Round-Em-Up produces thick, deep-bodied cattle of a moderate size suited to the tough Australian conditions.
"We are breeding them for meat so obviously we like the bulls to have a good temperament, thickness and they've got to have fat cover," he said.
Once weaned, the cattle remain in the yards for two weeks and Mr Hobbs uses this time to assess the temperament of their calves.
During the drought, Round-Em-Up produced their own range of boxed beef.
After hanging the bodies for 21 days they found that if it didn't have enough fat cover the bodies would start to break down.
"We realised the importance of having a little bit more fat cover and having those cattle able to finish, to have better eating quality and better meat characteristics," Mr Hobbs said.
"We are very focused on the carcase quality and hence we got the second highest point scoring steer at Sydney Royal (93 points) with a Red Angus steer."
Round -Em-Up Red Angus and Simmental bulls can be found from the top end of Queensland, out to the Northern Territory, to Central NSW, to South Australia and as far south as Tasmania.
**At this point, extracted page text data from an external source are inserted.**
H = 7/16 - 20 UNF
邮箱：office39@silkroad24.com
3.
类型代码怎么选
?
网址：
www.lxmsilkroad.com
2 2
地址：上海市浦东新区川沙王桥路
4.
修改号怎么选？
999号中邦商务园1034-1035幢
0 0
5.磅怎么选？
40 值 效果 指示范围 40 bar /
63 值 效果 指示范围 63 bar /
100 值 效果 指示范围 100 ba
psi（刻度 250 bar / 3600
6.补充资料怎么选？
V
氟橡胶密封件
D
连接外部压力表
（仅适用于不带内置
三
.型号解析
"We like to look after our customers, and they become friends, and as a service to our clients I like to ring them and ask them how the bulls are going and if there are any dramas and likewise, we like to hear back from our customers," Mr Hobbs said.
"Both the breeds are going really well in Queensland.
"The polled black bulls and the Red Angus are obviously going well and have always done so in Queensland.
"They handle the climate well and they've got good temperaments, so they suit Queensland quite well."
Round-Em-Up Red Angus and Simmental stud will be selling bulls aged 14- to 32-months at the Invitational Red Angus Bull Sale (April 30 at Tamworth, NSW) and the Red Angus and Simmental National (June 18 on AuctionsPlus).
"This is a joint venture between the Simmental and Red Angus breed societies," Mr Hobbs said.
"Everyone's cattle have a place in the industry, and it is fantastic to see the two societies working together and combining their efforts to create a great sale."